> **Exercise material**
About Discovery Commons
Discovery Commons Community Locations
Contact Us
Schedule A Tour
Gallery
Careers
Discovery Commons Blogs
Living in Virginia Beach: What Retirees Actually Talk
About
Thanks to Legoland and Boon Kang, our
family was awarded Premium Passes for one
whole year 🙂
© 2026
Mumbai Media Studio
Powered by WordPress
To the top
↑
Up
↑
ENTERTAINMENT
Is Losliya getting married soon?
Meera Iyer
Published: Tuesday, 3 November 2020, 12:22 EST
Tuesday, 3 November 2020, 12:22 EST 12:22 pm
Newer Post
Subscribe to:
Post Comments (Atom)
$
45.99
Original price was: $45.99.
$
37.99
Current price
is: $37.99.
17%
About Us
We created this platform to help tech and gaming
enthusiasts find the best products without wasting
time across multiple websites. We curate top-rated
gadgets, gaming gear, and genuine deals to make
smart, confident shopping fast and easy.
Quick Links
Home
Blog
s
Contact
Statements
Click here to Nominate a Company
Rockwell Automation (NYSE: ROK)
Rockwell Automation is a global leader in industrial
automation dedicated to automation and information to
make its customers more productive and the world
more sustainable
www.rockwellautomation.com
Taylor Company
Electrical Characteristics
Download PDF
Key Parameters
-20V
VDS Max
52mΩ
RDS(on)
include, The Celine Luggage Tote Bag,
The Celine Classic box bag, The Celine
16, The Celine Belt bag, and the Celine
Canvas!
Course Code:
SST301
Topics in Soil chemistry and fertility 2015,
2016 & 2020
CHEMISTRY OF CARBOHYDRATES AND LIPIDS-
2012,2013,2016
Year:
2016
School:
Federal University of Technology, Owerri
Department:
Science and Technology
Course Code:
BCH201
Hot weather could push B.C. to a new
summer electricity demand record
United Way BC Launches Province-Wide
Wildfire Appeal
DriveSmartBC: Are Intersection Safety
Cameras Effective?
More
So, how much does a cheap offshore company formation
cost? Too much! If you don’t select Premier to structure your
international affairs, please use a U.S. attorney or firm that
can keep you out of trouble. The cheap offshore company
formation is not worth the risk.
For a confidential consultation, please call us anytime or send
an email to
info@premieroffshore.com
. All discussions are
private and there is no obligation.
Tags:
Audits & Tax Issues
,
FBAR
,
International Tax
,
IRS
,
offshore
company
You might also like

> **Work to be completed**
Print the material in full, exactly as written.

> **Exercise result**
About Discovery Commons
Discovery Commons Community Locations
Contact Us
Schedule A Tour
Gallery
Careers
Discovery Commons Blogs
Living in Virginia Beach: What Retirees Actually Talk
About
Thanks to Legoland and Boon Kang, our
family was awarded Premium Passes for one
whole year 🙂
© 2026
Mumbai Media Studio
Powered by WordPress
To the top
↑
Up
↑
ENTERTAINMENT
Is Losliya getting married soon?
Meera Iyer
Published: Tuesday, 3 November 2020, 12:22 EST
Tuesday, 3 November 2020, 12:22 EST 12:22 pm
Newer Post
Subscribe to:
Post Comments (Atom)
$
45.99
Original price was: $45.99.
$
37.99
Current price
is: $37.99.
17%
About Us
We created this platform to help tech and gaming
enthusiasts find the best products without wasting
time across multiple websites. We curate top-rated
gadgets, gaming gear, and genuine deals to make
smart, confident shopping fast and easy.
Quick Links
Home
Blog
s
Contact
Statements
Click here to Nominate a Company
Rockwell Automation (NYSE: ROK)
Rockwell Automation is a global leader in industrial
automation dedicated to automation and information to
make its customers more productive and the world
more sustainable
www.rockwellautomation.com
Taylor Company
Electrical Characteristics
Download PDF
Key Parameters
-20V
VDS Max
52mΩ
RDS(on)
include, The Celine Luggage Tote Bag,
The Celine Classic box bag, The Celine
16, The Celine Belt bag, and the Celine
Canvas!
Course Code:
SST301
Topics in Soil chemistry and fertility 2015,
2016 & 2020
CHEMISTRY OF CARBOHYDRATES AND LIPIDS-
2012,2013,2016
Year:
2016
School:
Federal University of Technology, Owerri
Department:
Science and Technology
Course Code:
BCH201
Hot weather could push B.C. to a new
summer electricity demand record
United Way BC Launches Province-Wide
Wildfire Appeal
DriveSmartBC: Are Intersection Safety
Cameras Effective?
More
So, how much does a cheap offshore company formation
cost? Too much! If you don’t select Premier to structure your
international affairs, please use a U.S. attorney or firm that
can keep you out of trouble. The cheap offshore company
formation is not worth the risk.
For a confidential consultation, please call us anytime or send
an email to
info@premieroffshore.com
. All discussions are
private and there is no obligation.
Tags:
Audits & Tax Issues
,
FBAR
,
International Tax
,
IRS
,
offshore
company
You might also like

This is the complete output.